Re: [CSP] URI/IRI normalization and comparison from Mike West on 2015-01-20 (public-webappsec@w3.org from January 2015)

From: Mike West <mkwst@google.com>
Date: Tue, 20 Jan 2015 15:32:59 +0100
To: Anne van Kesteren <annevk@annevk.nl>
Cc: Brian Smith <brian@briansmith.org>, "public-webappsec@w3.org" <public-webappsec@w3.org>
Message-ID: <CAKXHy=eF8+zN+1J-XubTWuZm_Ux34J+wt8m9oCuZFHohcNXYTA@mail.gmail.com>
On Tue, Jan 20, 2015 at 1:37 PM, Anne van Kesteren <annevk@annevk.nl> wrote:

> On Fri, Jan 16, 2015 at 11:06 AM, Mike West <mkwst@google.com> wrote:
> > WDYT?
>
> Thanks. Reviewing
>
> https://w3c.github.io/webappsec/specs/content-security-policy/#match-a-source-expression
> these parts appear to have issues:
>
> * Step 2 talks about a URL's scheme type, while there is no such
> primitive. You could talk about URL's origin perhaps, though note that
> the origin of a blob URL is typically not a globally unique
> identifier.
>

I'll change this to explicitly list `blob`, `data`, and `filesystem`. It
seems like there should be some concept that encompases these kinds of URLs
that we don't want to match against '*', but I don't see one lying around.
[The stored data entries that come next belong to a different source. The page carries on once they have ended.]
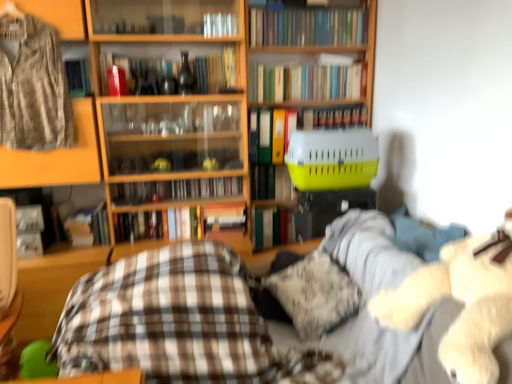 Locate an element on the screen. free space above hardcover books at center, which is the 8th book from top to bottom (from a real-world perspective) is located at coordinates (178, 201). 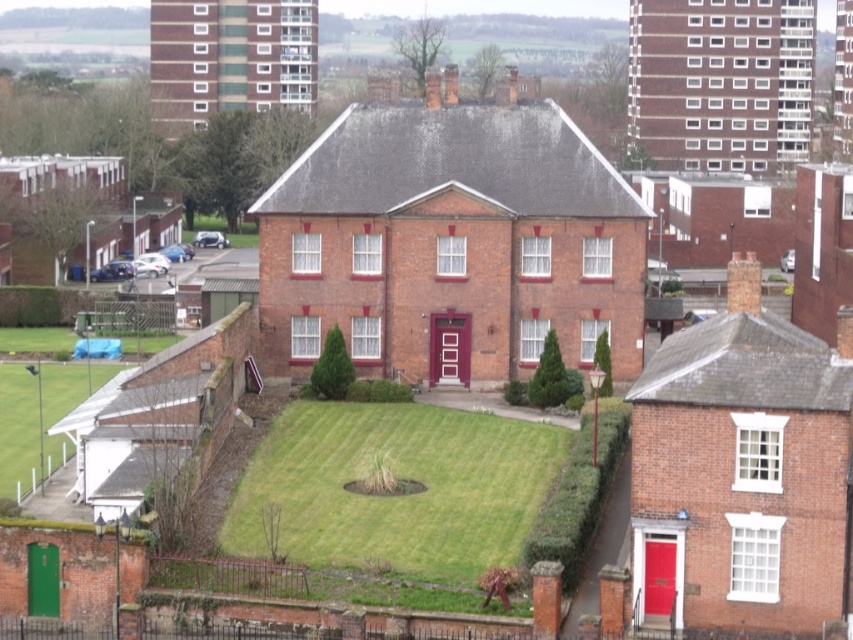 Does green grass at center have a greater height compared to green grass at lower left?

No.

Can you confirm if green grass at center is wider than green grass at lower left?

Correct, the width of green grass at center exceeds that of green grass at lower left.

The height and width of the screenshot is (640, 853). I want to click on green grass at center, so click(x=393, y=497). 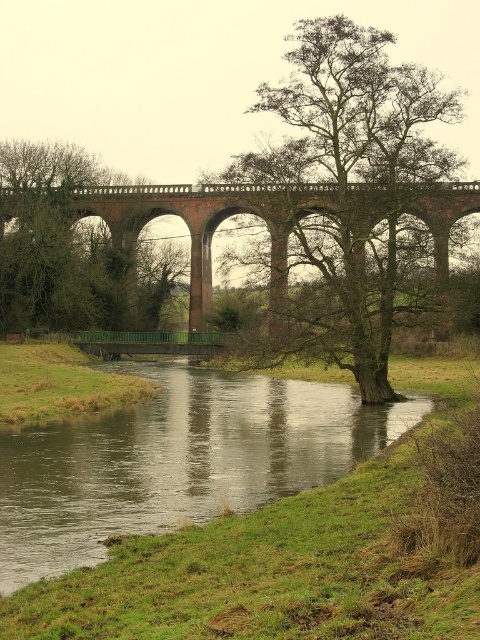 Who is positioned more to the right, green leafy tree at center or green leafy tree at left?

green leafy tree at center is more to the right.

Does green leafy tree at center have a smaller size compared to green leafy tree at left?

Incorrect, green leafy tree at center is not smaller in size than green leafy tree at left.

Does point (332, 48) come behind point (26, 220)?

That is False.

Locate an element on the screen. Image resolution: width=480 pixels, height=640 pixels. green leafy tree at center is located at coordinates (354, 192).

Based on the photo, is green grassy river at center to the right of green leafy tree at center from the viewer's perspective?

Incorrect, green grassy river at center is not on the right side of green leafy tree at center.

Who is more distant from viewer, (223, 381) or (358, 44)?

The point (223, 381) is behind.

The width and height of the screenshot is (480, 640). Identify the location of green grassy river at center. (177, 460).

Is the position of green grassy river at center less distant than that of brick arch bridge at center?

Yes, it is.

Does green grassy river at center have a lesser width compared to brick arch bridge at center?

Correct, green grassy river at center's width is less than brick arch bridge at center's.

What do you see at coordinates (177, 460) in the screenshot?
I see `green grassy river at center` at bounding box center [177, 460].

Where is `green grassy river at center`? green grassy river at center is located at coordinates (177, 460).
https://github.com/w3c/webappsec/commit/8cbfd691843b110f97b522e06c2990b532d477dd


> * Step 3.1, you want to clarify that this is an ASCII case-insensitive
> comparison (see e.g. HTML for a definition). This applies elsewhere
> too, I recommend searching through the document.
>

https://github.com/w3c/webappsec/commit/788107732af4db10ecfb3be50de9ae7a2a6b60a5


> * Step 4.2, this should reference the definition of a URL's origin I
> think (from the URL Standard). Also, a URL's origin won't have a
> default port included so that note is wrong.
>

https://url.spec.whatwg.org/#origin reads as though the default port is
included.


> * Step 4.3, a URL's path is a list of segments, not a string. Also, a
> URL's path (once a URL is parsed and has a relative scheme) will end
> up as "/" serialized so that is a superfluous statement.
>

Rewrote all of this:
https://github.com/w3c/webappsec/commit/d2925a289c9c6aa39c5600b325aed4923c89455a


> * Step 4.5.1, talks about "protected resource’s URL" which is a
> variable not introduced in this algorithm before. Is this actually
> meant to refer to a part of the source expression? This applies
> elsewhere too.
>

The "protected resource" is the document/worker which the policy applies
to. We can either accept that as a global, or grab it from the incumbent
settings object. I prefer the former for the moment, but will prefer
something else once we rewrite the whole thing in terms of Fetch.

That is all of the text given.